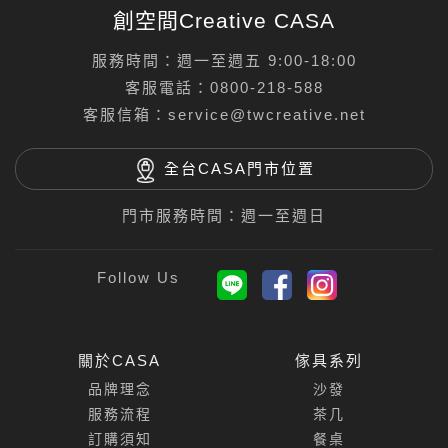
創空間Creative CASA
服務時間：週一至週五 9:00-18:00
客服電話：
0800-218-588
客服信箱：
service@twcreative.net
全台CASA門市位置
門市服務時間：週一至週日
關於CASA
傢具系列
品牌理念
沙發
服務流程
茶几
訂購須知
餐桌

What to work on ▸ You need to restate all of the entries above exactly and leave the pictures behind.

Answer ▸
創空間Creative CASA
服務時間：週一至週五 9:00-18:00
客服電話：
0800-218-588
客服信箱：
service@twcreative.net
全台CASA門市位置
門市服務時間：週一至週日
關於CASA
傢具系列
品牌理念
沙發
服務流程
茶几
訂購須知
餐桌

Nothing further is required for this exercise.